Leadership per lo più maschile anche nelle aziende dei dispositivi medici, dove nel 2021, aveva ruoli dirigenziali il 18% degli uomini contro l’8% delle donne. Anche in questo caso qualcosa, seppur pianissimo, sembra però muoversi, con un indice Glih passato a 0,30, rispetto allo 0,29 nel 2020.
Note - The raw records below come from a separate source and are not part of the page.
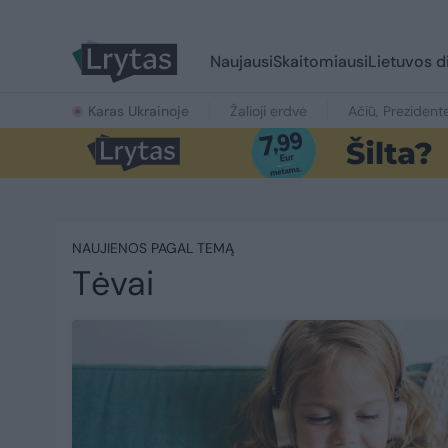
Naujausi
Skaitomiausi
Lietuvos d
Karas Ukrainoje
Žalioji erdvė
Ačiū, Prezident
NAUJIENOS PAGAL TEMĄ
Tėvai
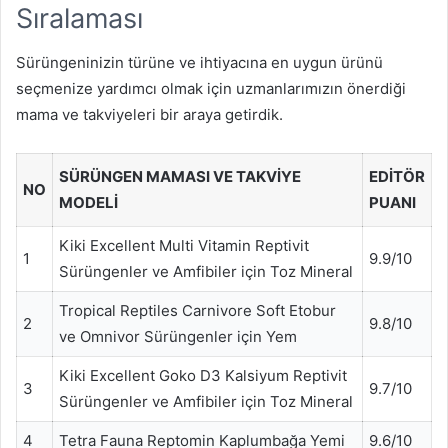
Sıralaması
Sürüngeninizin türüne ve ihtiyacına en uygun ürünü
seçmenize yardımcı olmak için uzmanlarımızın önerdiği
mama ve takviyeleri bir araya getirdik.
SÜRÜNGEN MAMASI VE TAKVIYE
EDITÖR
NO
MODELI
PUANI
Kiki Excellent Multi Vitamin Reptivit
1
9.9/10
Sürüngenler ve Amfibiler için Toz Mineral
Tropical Reptiles Carnivore Soft Etobur
2
9.8/10
ve Omnivor Sürüngenler için Yem
Kiki Excellent Goko D3 Kalsiyum Reptivit
3
9.7/10
Sürüngenler ve Amfibiler için Toz Mineral
4
Tetra Fauna Reptomin Kaplumbağa Yemi
9.6/10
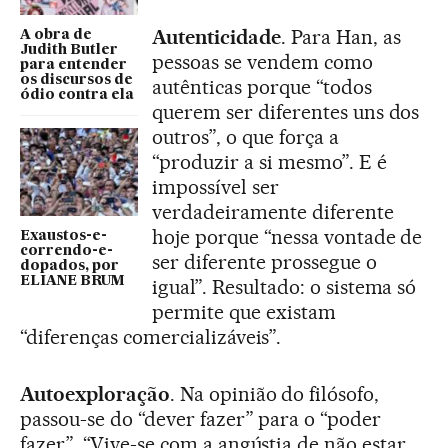
Autenticidade
. Para Han, as
A obra de
Judith Butler
pessoas se vendem como
para entender
os discursos de
autênticas porque “todos
ódio contra ela
querem ser diferentes uns dos
outros”, o que força a
“produzir a si mesmo”. E é
impossível ser
verdadeiramente diferente
hoje porque “nessa vontade de
Exaustos-e-
correndo-e-
ser diferente prossegue o
dopados, por
ELIANE BRUM
igual”. Resultado: o sistema só
permite que existam
“diferenças comercializáveis”.
Autoexploração
. Na opinião do filósofo,
passou-se do “dever fazer” para o “poder
fazer”. “Vive-se com a angústia de não estar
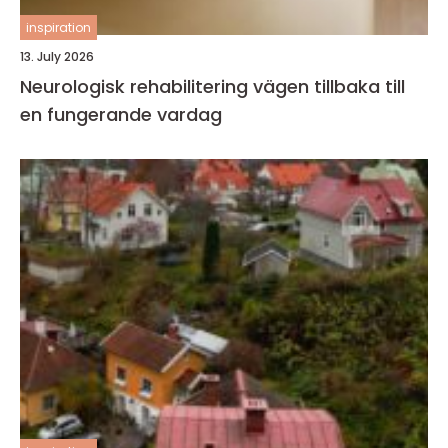
inspiration
13. July 2026
Neurologisk rehabilitering vägen tillbaka till
en fungerande vardag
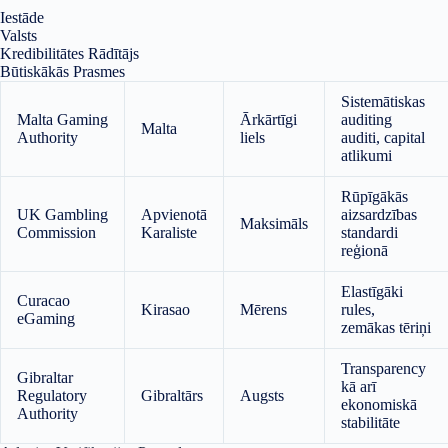
Iestāde
Valsts
Kredibilitātes Rādītājs
Būtiskākās Prasmes
Sistemātiskas
Malta Gaming
Ārkārtīgi
auditing
Malta
Authority
liels
auditi, capital
atlikumi
Rūpīgākās
UK Gambling
Apvienotā
aizsardzības
Maksimāls
Commission
Karaliste
standardi
reģionā
Elastīgāki
Curacao
Kirasao
Mērens
rules,
eGaming
zemākas tēriņi
Transparency
Gibraltar
kā arī
Regulatory
Gibraltārs
Augsts
ekonomiskā
Authority
stabilitāte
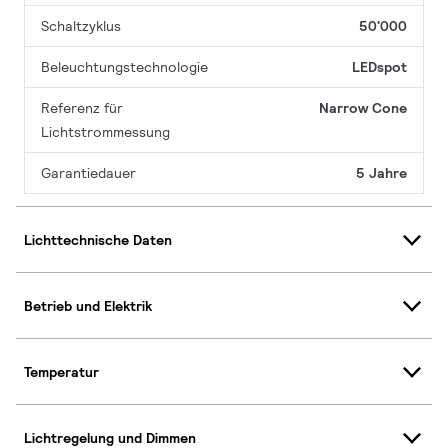
Schaltzyklus
50'000
Beleuchtungstechnologie
LEDspot
Referenz für
Narrow Cone
Lichtstrommessung
Garantiedauer
5 Jahre
Lichttechnische Daten
Betrieb und Elektrik
Temperatur
Lichtregelung und Dimmen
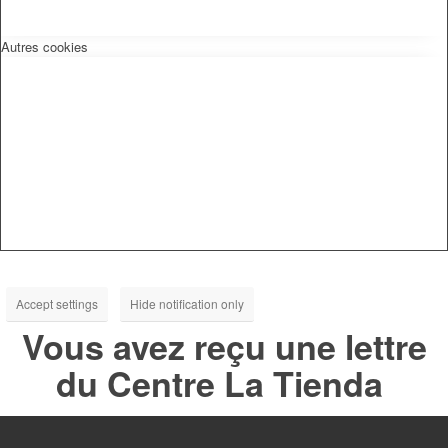
Autres cookies
Accept settings
Hide notification only
Vous avez reçu une lettre
du Centre La Tienda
«Le donne ai vertici della sanità continuano a essere fortemente sottodimensionate, soprattutto nel pubblico, benché il trend di distribuzione delle posizioni apicali negli ultimi anni riveli un lento e costante recupero del genere femminile» ha commentato Marina D’Artibale, condirettrice dell’Osservatorio e socia fondatrice dell’associazione Donne leader in sanità, sottolineando la necessità immediata di accelerare il processo verso un’equa rappresentazione. Un’urgenza condivisa anche dalla condirettrice e Head of MBA programs Luiss Business School, Maria Isabella Leone, che sottolinea come «con il nostro Osservatorio teniamo alta l’attenzione sulla lenta progressione verso l’equi rappresentanza nella leadership in ambito sanità».

Una lente che deve essere sempre a fuoco.